As I will soon travel to Israel to visit my family and friends and pay homage to the victims and sites of the October 7 massacre by Hamas terrorists, these 100 Human Stories will whisper in my ears and reverberate in my heart. Yaron’s work should remind Jews around the world, especially in the Diaspora, of the importance of the Jewish state.
We must never take our security, or the protection afforded to us by the forces of the Western world, for granted. This book, a poignant reminder of how vital yet fragile civilization is, should be read, shared, and retold by every humanity-caring and civic-minded individual.
For these 100 stories, and so many more, we must never forget – amid the noise of the mundane and routine – the value of friendship and family.

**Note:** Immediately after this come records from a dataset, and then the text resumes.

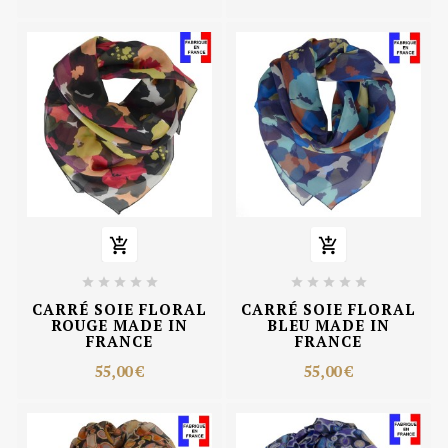












CARRÉ SOIE FLORAL
CARRÉ SOIE FLORAL
ROUGE MADE IN
BLEU MADE IN
FRANCE
FRANCE
55,00 €
55,00 €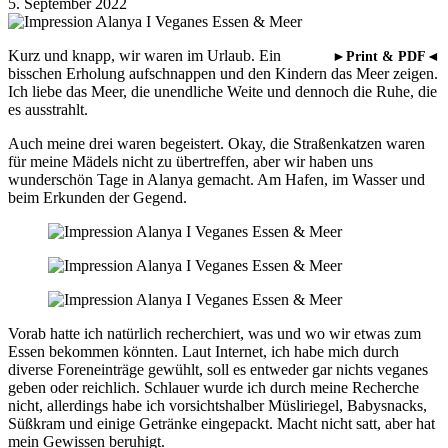
5. September 2022
Kurz und knapp, wir waren im Urlaub. Ein
►Print & PDF◄
bisschen Erholung aufschnappen und den Kindern das Meer zeigen.
Ich liebe das Meer, die unendliche Weite und dennoch die Ruhe, die
es ausstrahlt.
Auch meine drei waren begeistert. Okay, die Straßenkatzen waren
für meine Mädels nicht zu übertreffen, aber wir haben uns
wunderschön Tage in Alanya gemacht. Am Hafen, im Wasser und
beim Erkunden der Gegend.
Vorab hatte ich natürlich recherchiert, was und wo wir etwas zum
Essen bekommen könnten. Laut Internet, ich habe mich durch
diverse Foreneinträge gewühlt, soll es entweder gar nichts veganes
geben oder reichlich. Schlauer wurde ich durch meine Recherche
nicht, allerdings habe ich vorsichtshalber Müsliriegel, Babysnacks,
Süßkram und einige Getränke eingepackt. Macht nicht satt, aber hat
mein Gewissen beruhigt.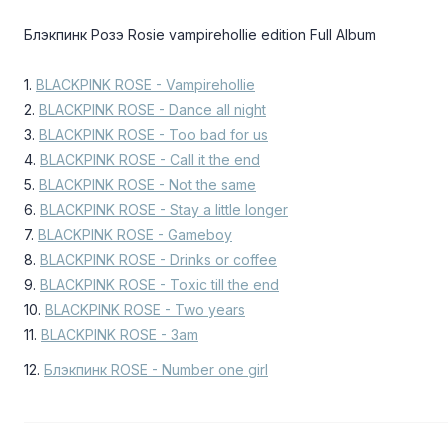
Блэкпинк Розэ Rosie vampirehollie edition Full Album
1.
BLACKPINK ROSE - Vampirehollie
2.
BLACKPINK ROSE - Dance all night
3.
BLACKPINK ROSE - Too bad for us
4.
BLACKPINK ROSE - Call it the end
5.
BLACKPINK ROSE - Not the same
6.
BLACKPINK ROSE - Stay a little longer
7.
BLACKPINK ROSE - Gameboy
8.
BLACKPINK ROSE - Drinks or coffee
9.
BLACKPINK ROSE - Toxic till the end
10.
BLACKPINK ROSE - Two years
11.
BLACKPINK ROSE - 3am
12.
Блэкпинк ROSE - Number one girl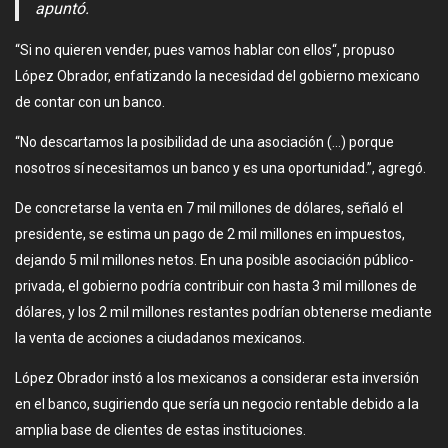
apuntó.
“Si no quieren vender, pues vamos hablar con ellos“, propuso
López Obrador, enfatizando la necesidad del gobierno mexicano
de contar con un banco.
“No descartamos la posibilidad de una asociación (…) porque
nosotros sí necesitamos un banco y es una oportunidad.”, agregó.
De concretarse la venta en 7 mil millones de dólares, señaló el
presidente, se estima un pago de 2 mil millones en impuestos,
dejando 5 mil millones netos. En una posible asociación público-
privada, el gobierno podría contribuir con hasta 3 mil millones de
dólares, y los 2 mil millones restantes podrían obtenerse mediante
la venta de acciones a ciudadanos mexicanos.
López Obrador instó a los mexicanos a considerar esta inversión
en el banco, sugiriendo que sería un negocio rentable debido a la
amplia base de clientes de estas instituciones.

And we can never forget, even in the darkest times, the acts of righteousness that, in a world seemingly consumed by flames of wrath, rekindle our faith in a better world.
That faith, embodied by the innovative spirit of Israel just 76 years ago, instructs us to transform feelings of anger and rage into constructive actions for forming healthy friendships and contributing to our communities for the collective good. Then, in the words of Israel’s national anthem, “Hatikvah,” our hope – the 2,000-year-old hope – to live as a free people in our land, and in the amelioration of humanity, will not be lost.
The writer is a senior at George Washington University.